# Reformation Day movies.



## Conner (Oct 29, 2014)

Anybody have any reformation day movie recommendations? (Other than either Luther movie)


----------



## whirlingmerc (Oct 29, 2014)

KJB: The Book That Changed The World is very good
KJB: The Book That Changed The World (Widescreen) - Walmart.com


----------



## Jack K (Oct 29, 2014)

The best movie ever made about the events surrounding the Reformation is _A Man for All Seasons_. Sadly, though, the Protestants are the bad guys in that one.


----------



## DMcFadden (Oct 29, 2014)

You discounted the perfect movie! I plan on watching both Luther and KJV Friday evening.


----------



## NB3K (Oct 29, 2014)

I wonder if a movie on the Reformation is in the works for 2017.


----------



## reaganmarsh (Oct 29, 2014)

NB3K said:


> I wonder if a movie on the Reformation is in the works for 2017.

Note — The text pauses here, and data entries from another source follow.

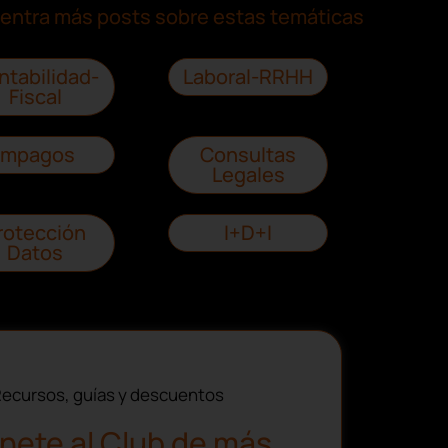
entra más posts sobre estas temáticas
ntabilidad-
Laboral-RRHH
Fiscal
Impagos
Consultas
Legales
rotección
I+D+I
Datos
ecursos, guías y descuentos
nete al Club de más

That would be wonderful, wouldn't it? Not sure if there are any good documentaries on the Reformation or not.


----------



## DeniseM (Oct 29, 2014)

God's Outlaw:William Tyndale.
John Wycliffe The Morning Star(A little pre-reformation, but still appropriate)


----------



## Tyrese (Oct 29, 2014)

Amazing Grace: The History and Theology of Calvinism


----------



## arapahoepark (Oct 29, 2014)

https://www.visionvideo.com/search_by_category.taf?_function=sub_list&name=Other%20Reformers&sub_cat=23


----------



## whirlingmerc (Oct 30, 2014)

Fransis Shaeffer How Should We Then live on the Reformation 
https://www.youtube.com/watch?v=Q78dQkW9Ofg

Reformation overview on Wycliff https://www.youtube.com/watch?v=U6gJnGdlJkE
Reformation overview on Jan Hus https://www.youtube.com/watch?v=mDgkRvXr9Bs
some mini videos John Knox House https://www.youtube.com/watch?v=Qkn-QvM6j-s
or a sermon on John Knox? https://www.youtube.com/watch?v=5POVWKyga0U by Steve Lawson?


----------



## Miss Marple (Oct 30, 2014)

Very useful thread; I comment to sort of bookmark it for myself.


----------